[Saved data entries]
______

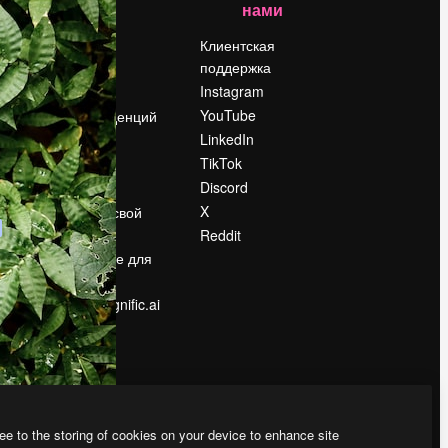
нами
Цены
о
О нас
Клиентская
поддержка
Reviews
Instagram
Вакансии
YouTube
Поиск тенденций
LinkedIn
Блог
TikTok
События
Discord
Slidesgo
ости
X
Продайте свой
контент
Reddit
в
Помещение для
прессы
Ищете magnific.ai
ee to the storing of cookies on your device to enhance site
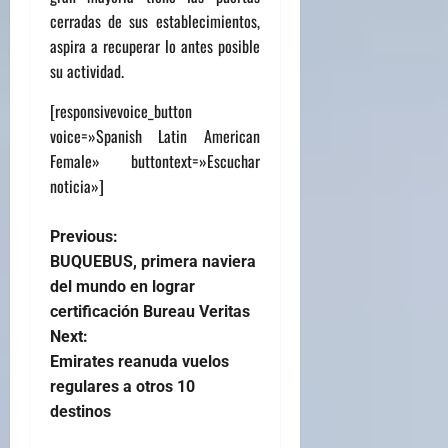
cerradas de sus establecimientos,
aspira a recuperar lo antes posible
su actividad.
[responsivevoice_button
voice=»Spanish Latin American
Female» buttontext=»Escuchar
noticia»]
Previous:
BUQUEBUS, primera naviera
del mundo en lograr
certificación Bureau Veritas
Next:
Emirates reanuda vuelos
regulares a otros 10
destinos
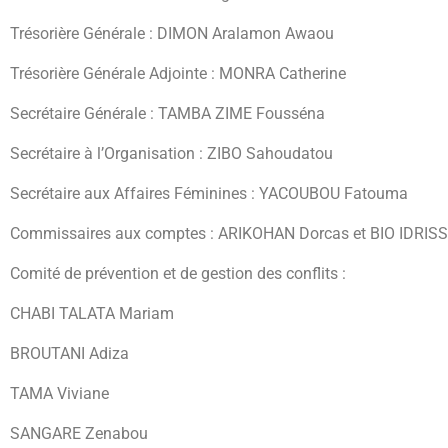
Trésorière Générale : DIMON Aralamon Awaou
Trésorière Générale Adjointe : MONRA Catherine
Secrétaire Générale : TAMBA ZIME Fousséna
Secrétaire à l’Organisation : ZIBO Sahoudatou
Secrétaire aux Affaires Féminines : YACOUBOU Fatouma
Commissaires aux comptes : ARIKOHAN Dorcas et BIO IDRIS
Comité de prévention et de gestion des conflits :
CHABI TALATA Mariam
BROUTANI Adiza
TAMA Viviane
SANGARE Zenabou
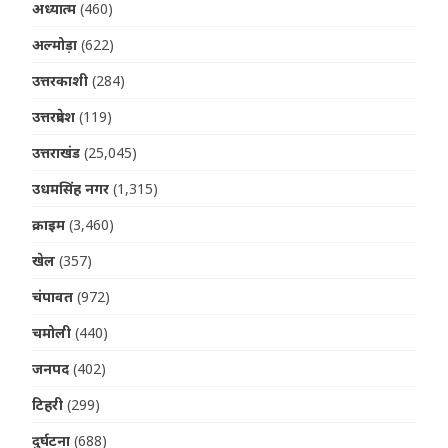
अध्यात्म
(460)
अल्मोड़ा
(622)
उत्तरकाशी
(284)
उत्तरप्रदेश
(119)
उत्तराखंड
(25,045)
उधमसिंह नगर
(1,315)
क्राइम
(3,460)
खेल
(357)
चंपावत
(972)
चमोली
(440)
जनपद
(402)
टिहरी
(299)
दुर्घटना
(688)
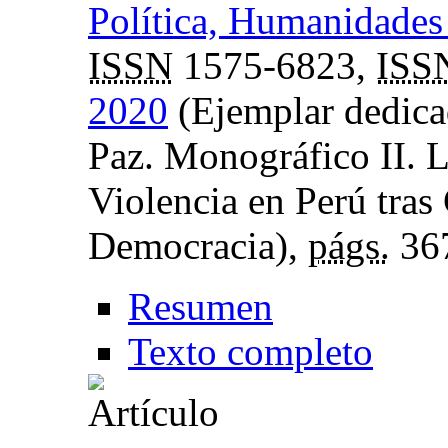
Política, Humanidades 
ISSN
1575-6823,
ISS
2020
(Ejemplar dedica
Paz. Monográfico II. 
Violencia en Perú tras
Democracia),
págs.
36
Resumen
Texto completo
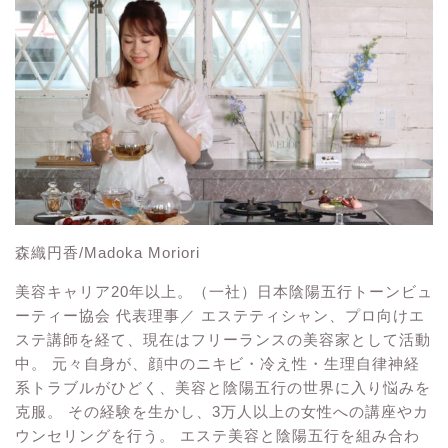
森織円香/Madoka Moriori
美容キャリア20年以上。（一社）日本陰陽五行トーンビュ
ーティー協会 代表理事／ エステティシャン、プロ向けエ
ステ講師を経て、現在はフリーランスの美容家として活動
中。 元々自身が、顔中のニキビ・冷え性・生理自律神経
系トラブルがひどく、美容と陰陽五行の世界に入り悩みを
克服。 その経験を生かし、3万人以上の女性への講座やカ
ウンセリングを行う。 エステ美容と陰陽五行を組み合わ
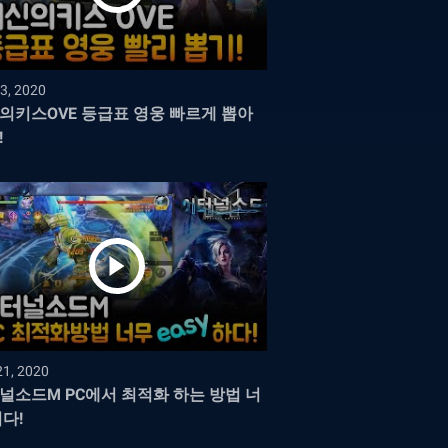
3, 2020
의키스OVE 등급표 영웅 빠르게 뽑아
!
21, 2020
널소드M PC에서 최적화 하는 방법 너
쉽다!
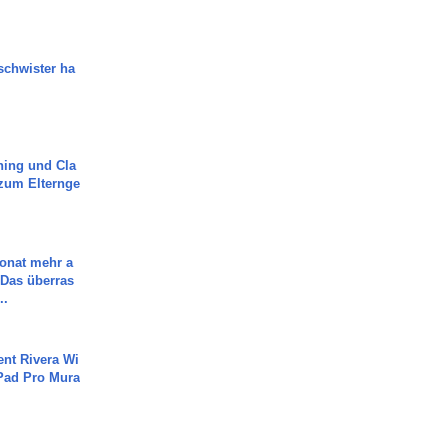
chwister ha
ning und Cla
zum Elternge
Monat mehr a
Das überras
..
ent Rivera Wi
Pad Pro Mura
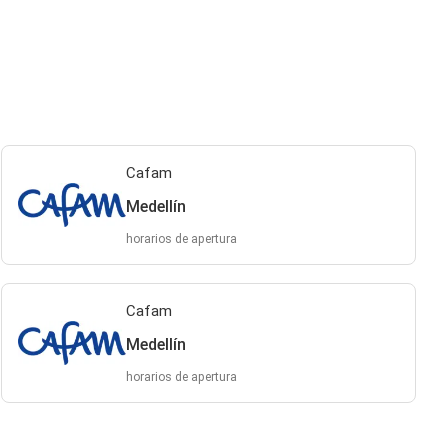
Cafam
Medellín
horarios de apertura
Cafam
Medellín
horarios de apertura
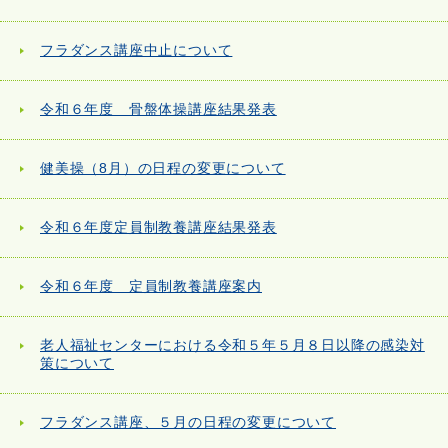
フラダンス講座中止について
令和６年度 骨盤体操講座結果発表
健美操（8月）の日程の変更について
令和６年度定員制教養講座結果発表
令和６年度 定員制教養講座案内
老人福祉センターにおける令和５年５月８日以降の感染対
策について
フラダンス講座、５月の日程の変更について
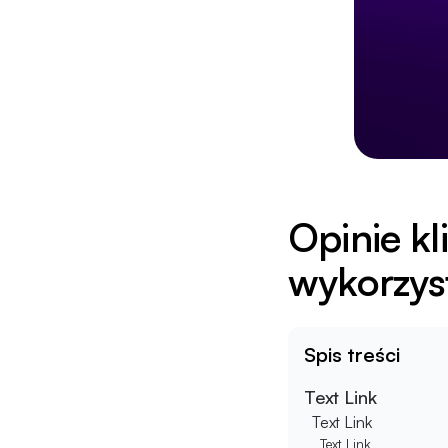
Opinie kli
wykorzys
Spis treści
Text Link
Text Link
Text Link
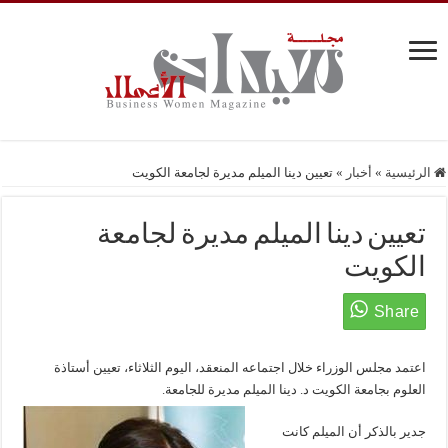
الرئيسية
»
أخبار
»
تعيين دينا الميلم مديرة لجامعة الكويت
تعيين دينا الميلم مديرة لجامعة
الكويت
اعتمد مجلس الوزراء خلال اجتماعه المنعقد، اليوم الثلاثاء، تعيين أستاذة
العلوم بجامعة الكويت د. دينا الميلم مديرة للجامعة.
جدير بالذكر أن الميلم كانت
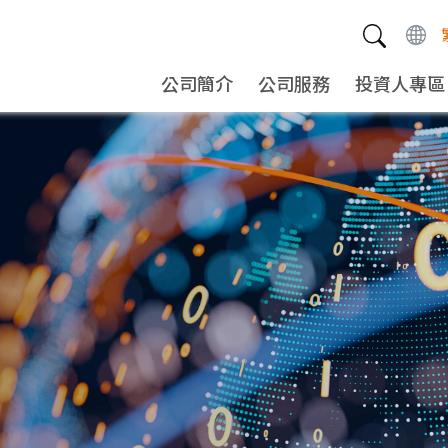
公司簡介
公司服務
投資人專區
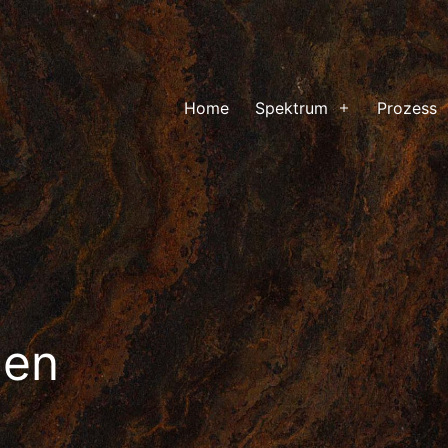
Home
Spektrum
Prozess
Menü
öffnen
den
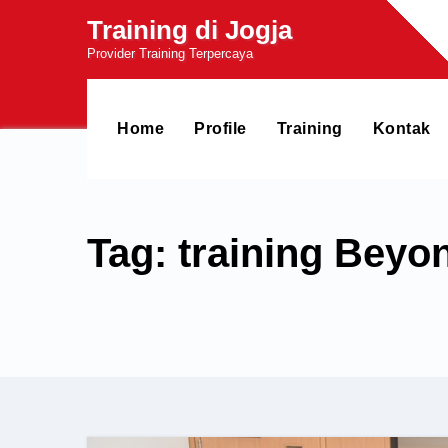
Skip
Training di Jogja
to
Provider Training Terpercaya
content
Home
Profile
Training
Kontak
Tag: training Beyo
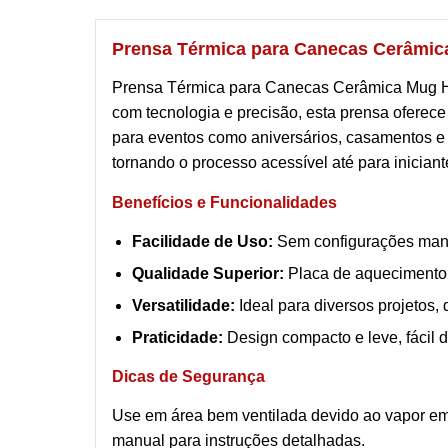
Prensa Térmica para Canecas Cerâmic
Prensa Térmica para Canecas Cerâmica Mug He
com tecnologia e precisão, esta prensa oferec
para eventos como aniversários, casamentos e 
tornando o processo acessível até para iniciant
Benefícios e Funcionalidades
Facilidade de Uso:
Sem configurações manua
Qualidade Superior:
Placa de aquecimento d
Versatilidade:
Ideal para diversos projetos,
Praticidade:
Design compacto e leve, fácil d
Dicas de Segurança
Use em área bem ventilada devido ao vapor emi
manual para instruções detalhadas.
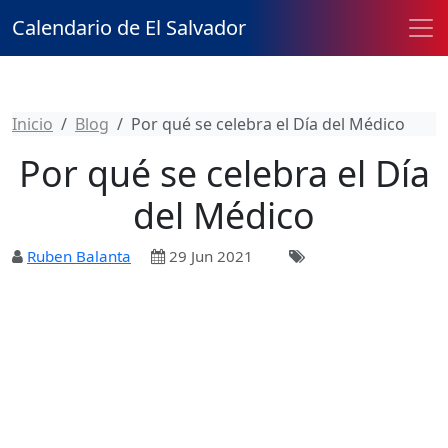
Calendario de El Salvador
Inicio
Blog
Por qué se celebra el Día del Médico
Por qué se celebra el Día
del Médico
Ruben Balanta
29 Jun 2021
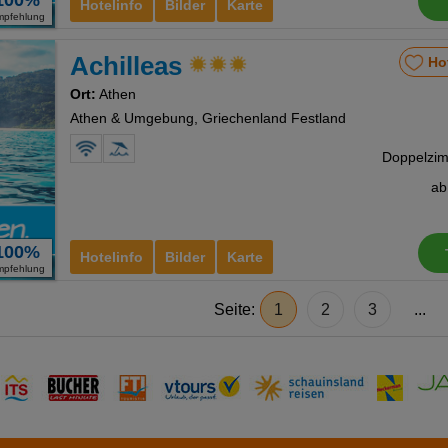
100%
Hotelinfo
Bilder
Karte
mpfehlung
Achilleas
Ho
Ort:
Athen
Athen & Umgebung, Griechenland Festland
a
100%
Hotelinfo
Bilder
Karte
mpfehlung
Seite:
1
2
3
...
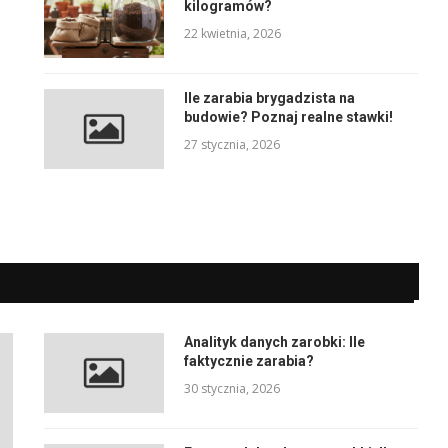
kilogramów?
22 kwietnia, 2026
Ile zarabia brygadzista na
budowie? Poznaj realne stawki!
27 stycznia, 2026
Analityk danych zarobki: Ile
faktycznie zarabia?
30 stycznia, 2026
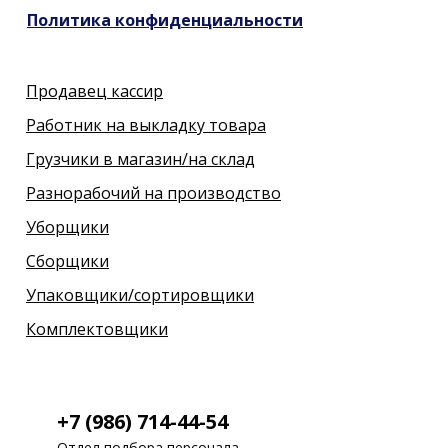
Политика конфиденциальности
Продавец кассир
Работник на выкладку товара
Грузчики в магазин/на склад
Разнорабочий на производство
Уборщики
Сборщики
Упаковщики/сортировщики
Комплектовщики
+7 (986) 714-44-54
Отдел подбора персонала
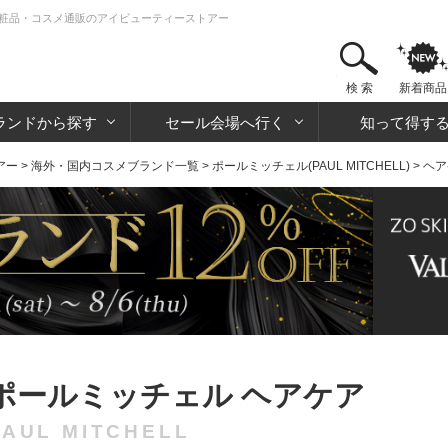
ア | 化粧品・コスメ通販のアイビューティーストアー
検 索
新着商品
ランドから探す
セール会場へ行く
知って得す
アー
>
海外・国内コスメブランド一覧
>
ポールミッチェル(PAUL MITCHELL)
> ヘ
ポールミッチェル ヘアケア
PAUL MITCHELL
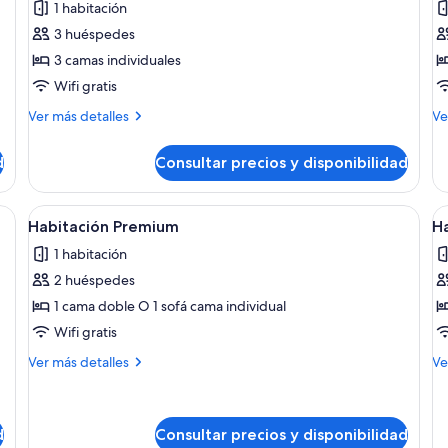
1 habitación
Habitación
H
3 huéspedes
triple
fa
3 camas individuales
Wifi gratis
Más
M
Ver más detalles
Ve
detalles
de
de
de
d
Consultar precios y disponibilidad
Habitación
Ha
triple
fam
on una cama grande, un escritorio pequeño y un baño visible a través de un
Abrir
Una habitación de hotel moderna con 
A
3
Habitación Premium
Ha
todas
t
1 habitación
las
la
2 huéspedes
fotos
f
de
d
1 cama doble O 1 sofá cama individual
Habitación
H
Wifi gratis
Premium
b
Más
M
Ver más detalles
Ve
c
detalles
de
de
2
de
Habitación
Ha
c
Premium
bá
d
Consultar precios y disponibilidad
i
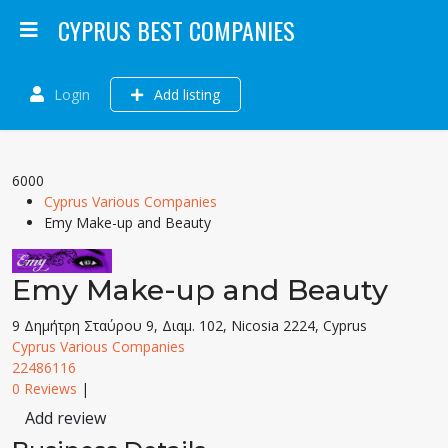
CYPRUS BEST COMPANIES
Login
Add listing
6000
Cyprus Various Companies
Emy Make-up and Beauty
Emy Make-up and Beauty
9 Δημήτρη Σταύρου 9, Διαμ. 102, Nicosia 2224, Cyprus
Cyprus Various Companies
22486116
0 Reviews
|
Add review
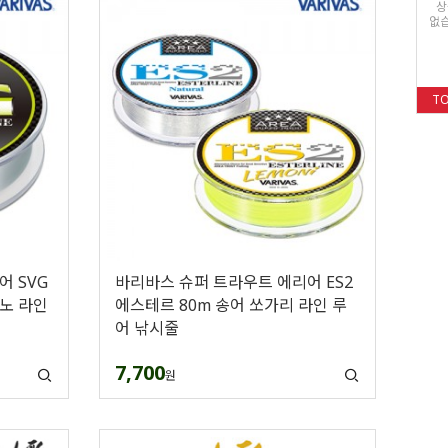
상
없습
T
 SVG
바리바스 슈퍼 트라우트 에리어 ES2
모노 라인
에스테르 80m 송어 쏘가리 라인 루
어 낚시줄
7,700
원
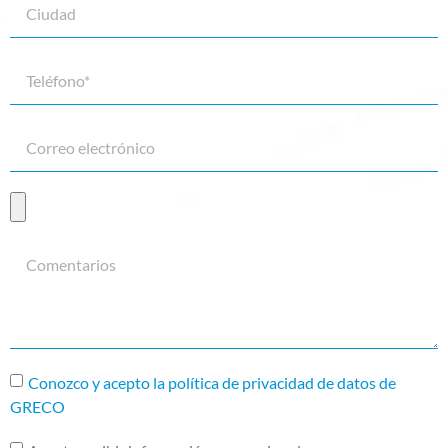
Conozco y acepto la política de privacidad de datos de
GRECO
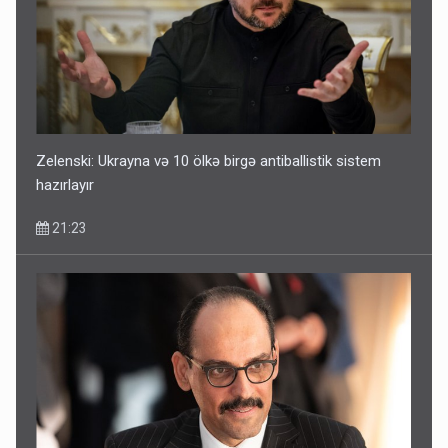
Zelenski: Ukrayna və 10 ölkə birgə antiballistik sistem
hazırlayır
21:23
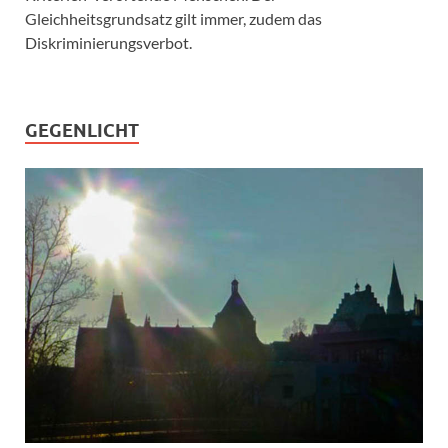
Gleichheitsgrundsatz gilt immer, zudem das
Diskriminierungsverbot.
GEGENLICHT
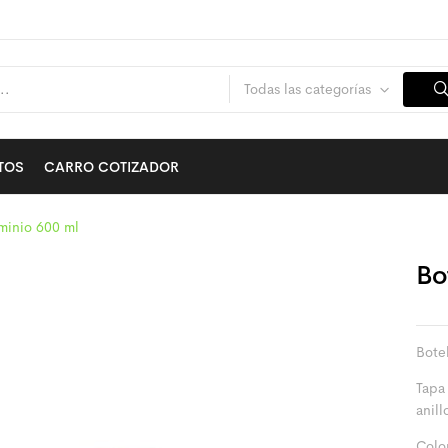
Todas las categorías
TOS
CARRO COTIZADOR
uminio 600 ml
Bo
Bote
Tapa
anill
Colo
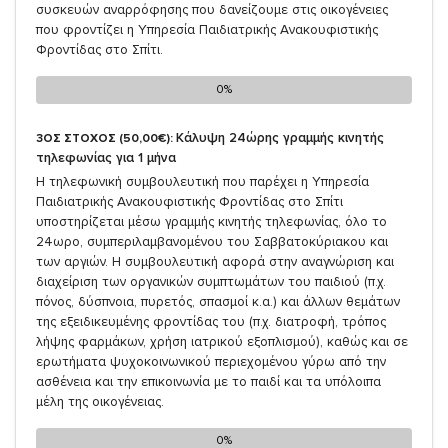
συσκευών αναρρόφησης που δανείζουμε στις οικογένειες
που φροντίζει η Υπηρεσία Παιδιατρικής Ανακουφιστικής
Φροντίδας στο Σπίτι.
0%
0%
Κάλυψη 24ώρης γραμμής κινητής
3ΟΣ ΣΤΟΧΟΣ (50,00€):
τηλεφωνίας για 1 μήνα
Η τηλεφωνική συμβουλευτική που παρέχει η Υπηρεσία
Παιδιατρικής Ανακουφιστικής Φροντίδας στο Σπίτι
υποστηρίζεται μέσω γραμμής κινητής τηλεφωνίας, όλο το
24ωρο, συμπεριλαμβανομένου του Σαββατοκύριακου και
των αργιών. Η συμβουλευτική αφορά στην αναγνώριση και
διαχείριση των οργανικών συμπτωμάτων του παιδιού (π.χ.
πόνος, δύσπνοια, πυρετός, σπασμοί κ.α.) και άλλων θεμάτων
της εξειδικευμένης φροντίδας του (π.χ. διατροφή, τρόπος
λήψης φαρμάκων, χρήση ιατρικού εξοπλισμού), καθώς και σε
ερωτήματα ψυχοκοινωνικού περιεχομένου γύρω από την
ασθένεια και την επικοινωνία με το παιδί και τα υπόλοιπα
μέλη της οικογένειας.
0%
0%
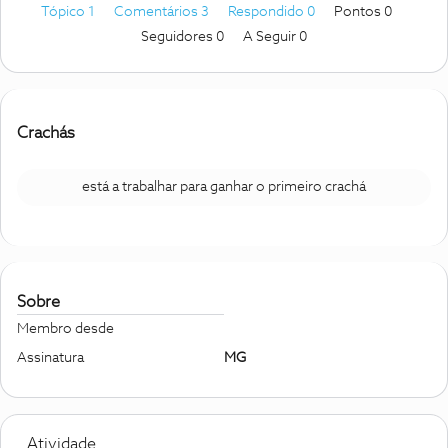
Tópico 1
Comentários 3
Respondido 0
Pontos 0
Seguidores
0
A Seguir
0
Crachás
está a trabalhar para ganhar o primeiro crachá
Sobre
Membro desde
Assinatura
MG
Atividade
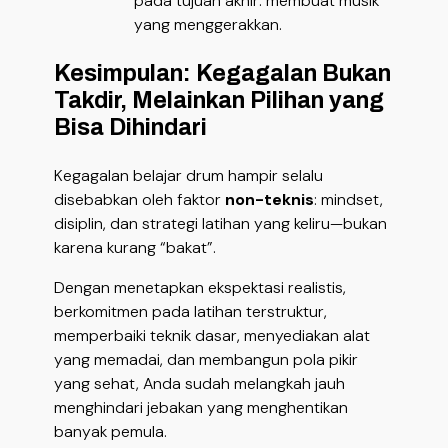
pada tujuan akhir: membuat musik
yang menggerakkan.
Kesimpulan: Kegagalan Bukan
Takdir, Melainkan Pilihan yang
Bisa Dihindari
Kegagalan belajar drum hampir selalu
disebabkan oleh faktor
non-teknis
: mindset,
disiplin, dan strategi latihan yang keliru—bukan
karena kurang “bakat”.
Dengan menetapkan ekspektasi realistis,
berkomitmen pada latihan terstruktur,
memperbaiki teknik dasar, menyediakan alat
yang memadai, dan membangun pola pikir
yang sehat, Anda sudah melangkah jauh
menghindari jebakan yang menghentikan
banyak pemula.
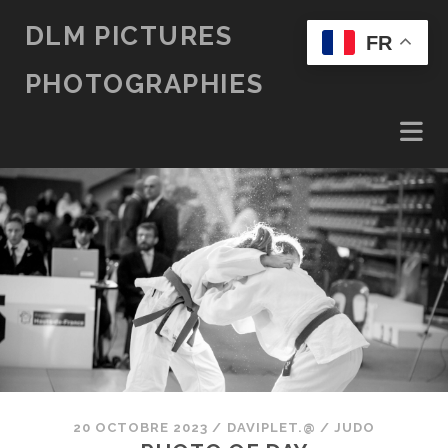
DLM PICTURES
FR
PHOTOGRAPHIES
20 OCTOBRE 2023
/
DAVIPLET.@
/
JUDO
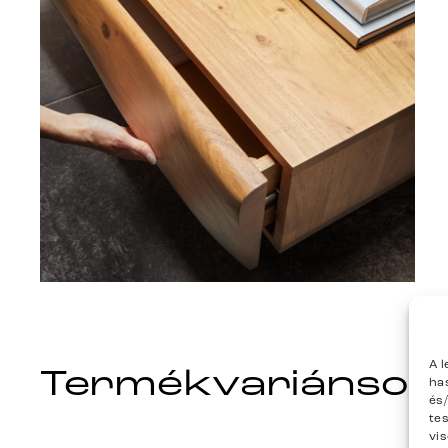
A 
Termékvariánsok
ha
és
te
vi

______

What needs to be done:
Your answer must be every line from the entries that contains the string "zarabia", copied as it stands.

Task response:
Ile zarabia brygadzista na
faktycznie zarabia?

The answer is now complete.